Al Qaeda's powerful Syrian branch, the Nusra Front, announced on Thursday it was ending its relationship with the global jihadist network founded by Osama bin Laden, to remove a pretext used by world powers to attack Syrians.
The announcement came as Russia and President Bashar al-Assad's government declared a "humanitarian operation" in the besieged rebel-held sector of Aleppo, opening "safe corridors" so people can flee Syria's most important opposition stronghold.
Washington said that appeared to be an attempt to depopulate the city and make fighters surrender. The opposition called it a euphemism for forced displacement.
In the first known video statement ever to show his face, the leader of the Nusra Front, Mohamad al-Golani, announced that the group would re-form under a new name, with "no ties with any foreign party".
The move was being made "to remove the excuse used by the international community -- spearheaded by America and Russia -- to bombard and displace Muslims in the Levant: that they are targeting the Nusra Front which is associated with al Qaeda," he said. The group would now be called Jabhat Fatah al-Sham (Front for the Liberation of al Sham/Syria).
Golani appeared in the video flanked by two other Nusra Front figures, in front of a new white flag for the group. Nusra Front's old flag was black, the color used by ultra-hardline jihadist groups such as al Qaeda and Islamic State.

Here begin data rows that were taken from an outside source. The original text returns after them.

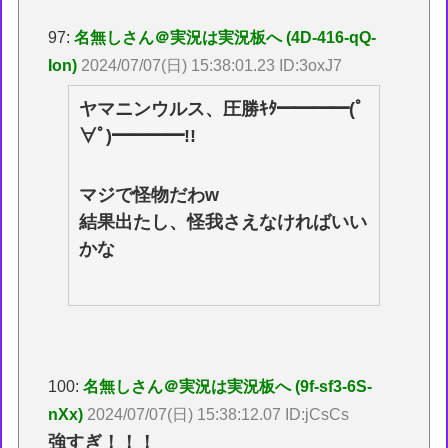
97:
名無しさん＠実況は実況板へ (4D-416-qQ-
Ion)
2024/07/07(日) 15:38:01.23 ID:3oxJ7
ヤマニンウルス、圧勝ｷﾀ━━━━(ﾟ
∀ﾟ)━━━━!!
マジで怪物だわw
結果出たし、怪我さえなければいい
かな
100:
名無しさん＠実況は実況板へ (9f-sf3-6S-
nXx)
2024/07/07(日) 15:38:12.07 ID:jCsCs
強すぎ！！！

Earlier on Thursday, bin Laden's successor as Al Qaeda leader, Ayman al-Zawahri, gave the Nusra Front his blessing to break away. In his message, Golani thanked Zawahri for putting the interests of Syrians ahead of organizational concerns.
The move appeared to be an attempt to appeal to Syrians who have long had deep misgivings about Nusra's links with al Qaeda and the presence of foreign jihadists in its ranks. It could alter the strategic alignment on the ground if the renamed Nusra gains acceptance among other rebel groups.

But Assad and his Russian allies are unlikely to accept the rebranding as a reason to halt military operations that have put the Syrian leader in the strongest position on the battlefield for years.
The Nusra Front, one of the most powerful rebel forces in Syria's five-year, multi-sided civil war, was excluded along with Islamic State from a U.S.- and Russian-backed ceasefire this year.
Nusra is listed as a terrorist organization by the United States and the United Nations. Assad's other opponents have long said its presence gave the government and its Russian allies a pretext to abandon the truce and launch advances under the cover of anti-terrorist operations permitted under the ceasefire.
The U.S. State Department said Nusra Front fighters remained a legitimate target for U.S. warplanes for now.